To demonstrate that this CRISPR/Cas9-mediated GT approach with an all-in-one vector can be applied to other plant species, we designed an experiment aimed at substituting two amino acids (W568L/S647I) conferring tolerance to the herbicide CS in tobacco ALS-B (NtALS-B) using an all-in-one vector. A vector carrying an sgRNA targeting region proximal to S647 in the NtALS-B gene, Cas9, nptII expression cassettes, and GT donor template 1.0 kb NtALS-B coding region with mutations (W568L/MfeI site and S647I) was introduced into tobacco leaf discs with or without RS-1 by Agrobacterium-mediated transformation (Figure 4A). After coculture with Agrobacterium, tobacco leaf discs were transferred to the selection medium containing kanamycin and DMSO or RS-1 and were cultured for 2 weeks. Kanamycin-resistant calli were propagated for another 2 weeks on selection medium without DMSO or RS-1. CAPS analysis revealed that 0.07% (1/1,357; Line no. NtALS_GT DMSO_C) and 0.22% (3/1,382; Line no. NtALS_GT RS-1_A1, A2, and B) of transgenic calli treated with DMSO and RS-1, respectively, harbored a GT-modified NtALS-B gene (Table 5). Regenerated plants obtained from CAPS-positive calli were subjected to CAPS and sequencing analysis to confirm the GT-mediated introduction of W568L and S647I mutations in the NtALS-B gene. In CAPS analysis, MfeI-digested fragments were detected in 6.9% (4/58, NtALS_GT RS-1_B#1 to B#4) and 7.8% (4/51, NtALS_GT_DMSO_C#1 to C#4) of T0 plants regenerated from NtALS_GT RS-1_B and DMSO_C callus lines, respectively, but not from NtALS_GT RS-1_A1 and A2. Sequencing analysis of PCR fragments from CAPS-positive plants (NtALS_GT RS-1_B#1-B#4 and NtALS_GT_DMSO_C#1-C#4) showed that W568L (MfeI recognition site) and S647I mutations had been introduced into the targeted NtALS-B gene in the biallelic state in NtALS_GT_RS-1_B#1-B#4 or in the chimeric state in DMSO_C#1–C#4, respectively.

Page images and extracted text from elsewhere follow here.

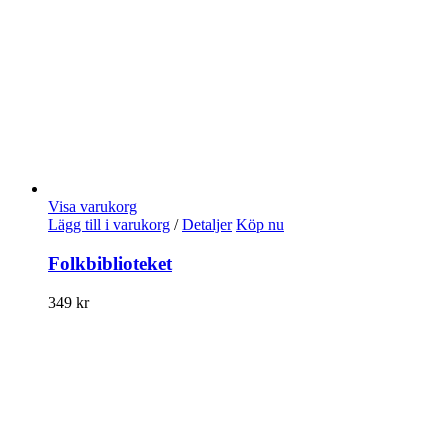
Visa varukorg
Lägg till i varukorg
/
Detaljer
Köp nu
Folkbiblioteket
349
kr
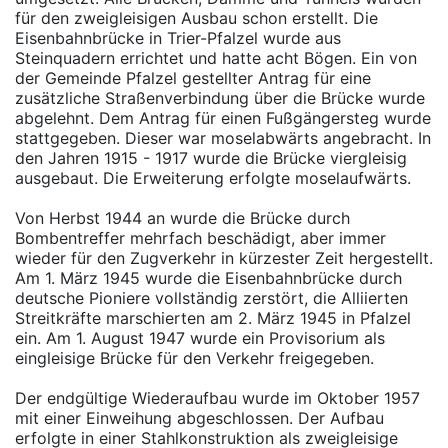
für den zweigleisigen Ausbau schon erstellt. Die
Eisenbahnbrücke in Trier-Pfalzel wurde aus
Steinquadern errichtet und hatte acht Bögen. Ein von
der Gemeinde Pfalzel gestellter Antrag für eine
zusätzliche Straßenverbindung über die Brücke wurde
abgelehnt. Dem Antrag für einen Fußgängersteg wurde
stattgegeben. Dieser war moselabwärts angebracht. In
den Jahren 1915 - 1917 wurde die Brücke viergleisig
ausgebaut. Die Erweiterung erfolgte moselaufwärts.
Von Herbst 1944 an wurde die Brücke durch
Bombentreffer mehrfach beschädigt, aber immer
wieder für den Zugverkehr in kürzester Zeit hergestellt.
Am 1. März 1945 wurde die Eisenbahnbrücke durch
deutsche Pioniere vollständig zerstört, die Alliierten
Streitkräfte marschierten am 2. März 1945 in Pfalzel
ein. Am 1. August 1947 wurde ein Provisorium als
eingleisige Brücke für den Verkehr freigegeben.
Der endgültige Wiederaufbau wurde im Oktober 1957
mit einer Einweihung abgeschlossen. Der Aufbau
erfolgte in einer Stahlkonstruktion als zweigleisige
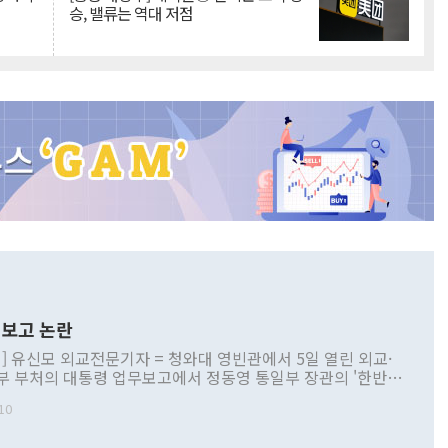
승, 밸류는 역대 저점
보고 논란
] 유신모 외교전문기자 = 청와대 영빈관에서 5일 열린 외교·
부 부처의 대통령 업무보고에서 정동영 통일부 장관의 '한반도
 구상'과 업무보고 발언이 논란을 빚고 있다. 이날 정 장관의
10
정부 내 조율을 거치지 않은 사안을 정책으로 추진하겠다고 공
는가 하면 사실 관계에 맞지 않은 설명도 있었다. 이재명 대통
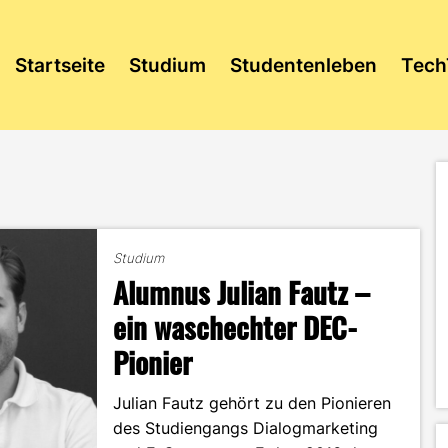
Startseite
Studium
Studentenleben
Tech
Studium
Alumnus Julian Fautz –
ein waschechter DEC-
Pionier
Julian Fautz gehört zu den Pionieren
des Studiengangs Dialogmarketing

However, in plants NtALS_GT_RS-1_B#2–B#4 and DMSO_C#1–C#4, unexpected mutations (insertion or deletion) also occurred at the CRISPR/Cas9 target region, suggesting that CRISPR/Cas9 recognized and digested again at the target sequence even after the introduction of S647I mutations via GT (Supplementary Figure 3), whereas only one plant (NtALS_GT RS-1_B#1) carried biallelic W568L/S647I mutations in the NtALS-B gene without CRISPR/Cas9-mediated dispensable mutations (Figure 4B, Supplementary Figure 3).

FIGURE 4

Figure 4. Biallelic gene targeting (GT) event found in the tobacco ALS gene (NtALS-B) locus in T₀ plants via clustered regularly interspaced short palindromic repeats (CRISPR)/CRISPR-associated protein 9 (Cas9)-mediated GT with an all-in-one vector. (A) (Top) Genomic structure of the wild-type NtALS locus and schematic of the all-in-one GT vector targeting the NtALS-B locus. (Bottom) Genomic structure of the modified NtALS locus in GT plants. Black arrows indicate the primer set for cleaved amplified polymorphic sequence (CAPS) analysis to identify GT lines. (B) Nucleotide sequences of NtALS-B gene in wild-type (top) and regenerated plants from NtALS-B_GT RS-1 B#1. Target sites of sgRNA are underlined, point mutations introduced by GT are in red, and recognition sites of MfeII (CAATTG) used for CAPS analysis are in italics.

TABLE 5

Table 5. Summary of gene targeting (GT) experiments targeting NtALS-B gene using an all-in-one GT vector.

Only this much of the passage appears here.